Monet, to take that search to the extreme, had the idea of developing series. Series in which he represented the same place or the same things at different times of the day. So he painted the series of the haystacks and the series of the famous water lilies. And between both, the cathedrals.
Those works, which were so important for Impressionism, turned out to be the start of abstraction.

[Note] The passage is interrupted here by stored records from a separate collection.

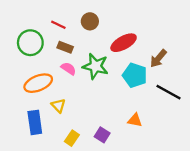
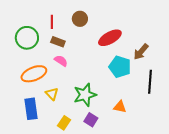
red line: (58, 25) -> (52, 22), turned 64
green star: (95, 66) -> (85, 95), moved, turned -30
black line: (168, 92) -> (150, 82), turned 65

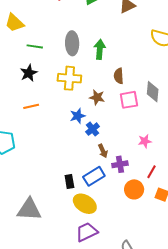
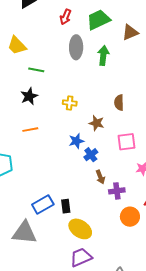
gray ellipse: (72, 43) -> (76, 47), moved
green arrow: (100, 49) -> (103, 55), moved
yellow cross: (69, 78) -> (70, 103), size x0.6
pink square: (129, 100) -> (127, 142), moved
blue rectangle: (94, 176) -> (43, 204), moved

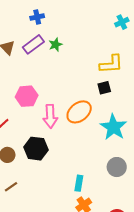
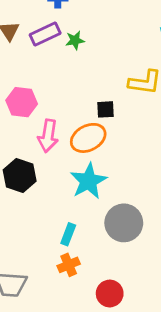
black square: (104, 88) -> (106, 109), moved
cyan star: (113, 127) -> (89, 181), moved
gray circle: (117, 167) -> (124, 223), size x1.4

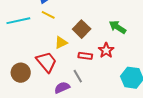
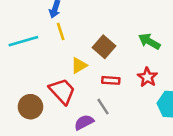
yellow line: (48, 15) -> (61, 31), turned 48
red star: (106, 50) -> (147, 77), moved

Some people consider that the water lilies (due to the absence of recognizable shapes at certain times, since they are pure color) are the beginning of abstraction. Nevertheless, Kandinsky, the “conscious” initiator of the abstraction, realized that “an object can be represented without being specifically painted” when he saw a haystack by Monet and had to read the catalogue to understand what the work was about. That experience was so decisive for him that he suggested that that work should be considered as the first abstract painting.

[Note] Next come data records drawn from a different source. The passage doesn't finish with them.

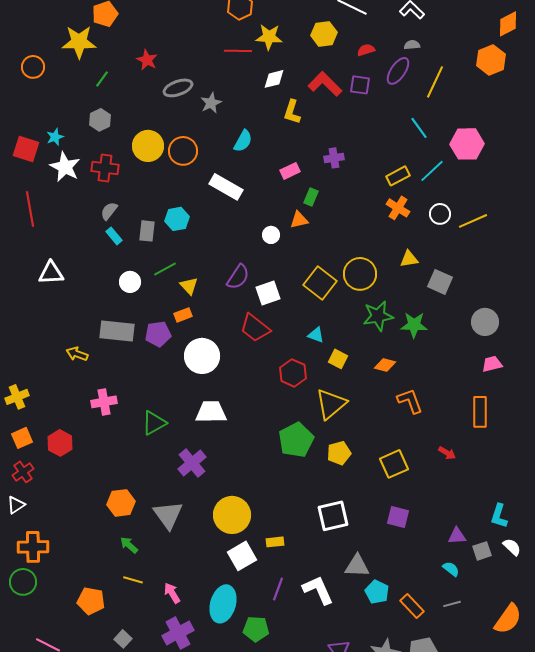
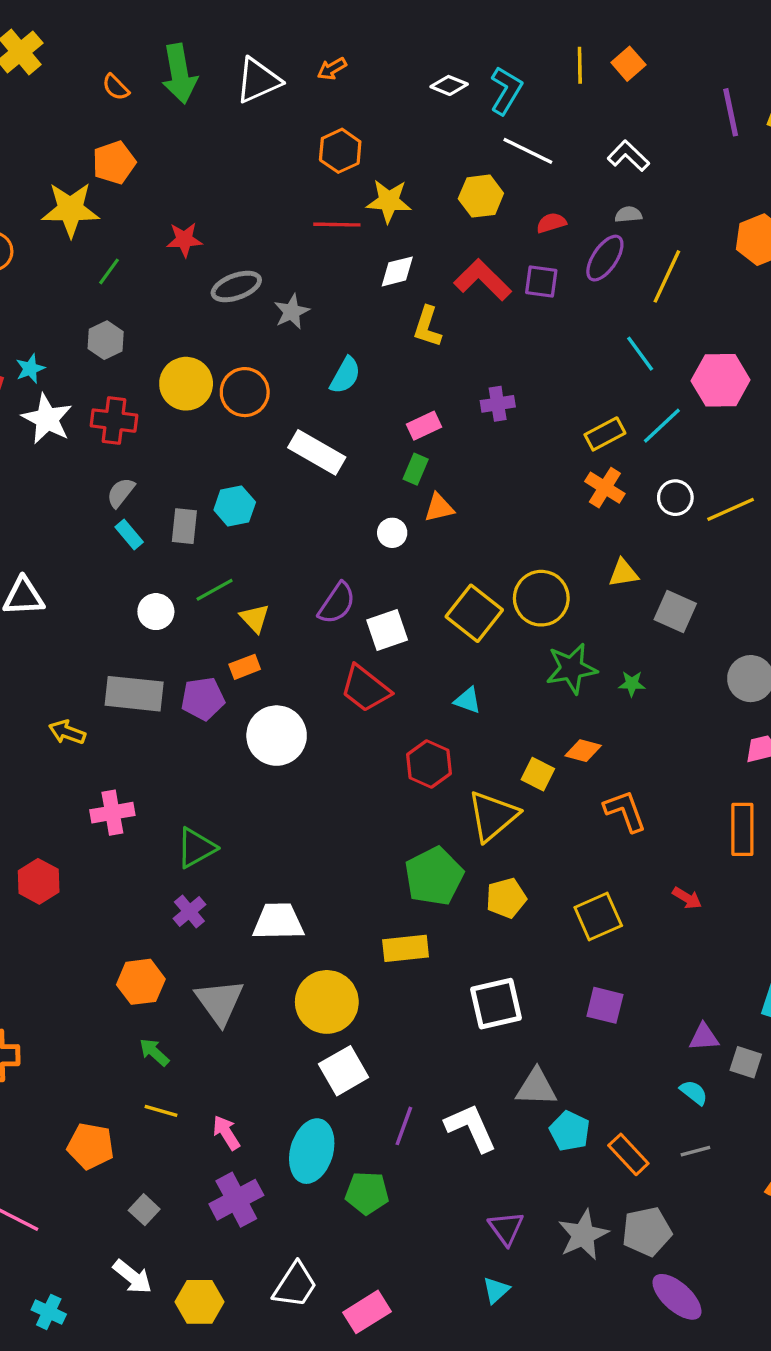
red star: (147, 60) -> (184, 240), turned -30
green rectangle: (311, 197) -> (416, 469), moved
green star: (414, 325) -> (632, 684), size x0.6
yellow square: (338, 359) -> (538, 774), moved
white trapezoid: (211, 412) -> (278, 922), moved
purple cross: (192, 463) -> (189, 911), moved, size x0.7
yellow rectangle: (275, 542) -> (406, 948), moved, size x1.5
gray square: (482, 551) -> (746, 1062), turned 36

The series of the facade of the Cathedral of Rouen is considered the highest point of Impressionism. It would be something like “Impressionism in its pure state.”
Monet shows us a Gothic cathedral at different times of the day, with several light conditions and diverse atmospheric effects.
But of course, it is impossible to paint so fast as to capture the instant. Monet used to work in several paintings at the same time. And when it was the time of the day represented in one of those paintings, he would work in that painting. When it was the time of the day represented in another, he would work in that other painting. And so he progressed.
It was a difficult, titanic job, in which results were seen after a long time. The whole enterprise took Monet two years. He obtained 5 different points of view, 31 canvases in total, many of which he had to finish in his workshop, by heart.
Ultimately, the cathedral is just an excuse to show the true protagonist of the composition (and of all the pictorial works, according to Monet): light. Light is capable of giving life to something inanimate —and paradoxically gloomy— as the façade of a gothic cathedral can be.
Light invents color again.
And Monet said some time before undertaking the task of painting the series: “The older I become the more I realize of that I have to work very hard to reproduce what I search: the instantaneous. The influence of the atmosphere on the things and the light scattered throughout.”
Recommended links:
Characteristic Elements of Impressionist Painting.
Impression, Sunrise (1872), Claude Monet.
The Last Paintings of Monet: a Touch of Expressionism?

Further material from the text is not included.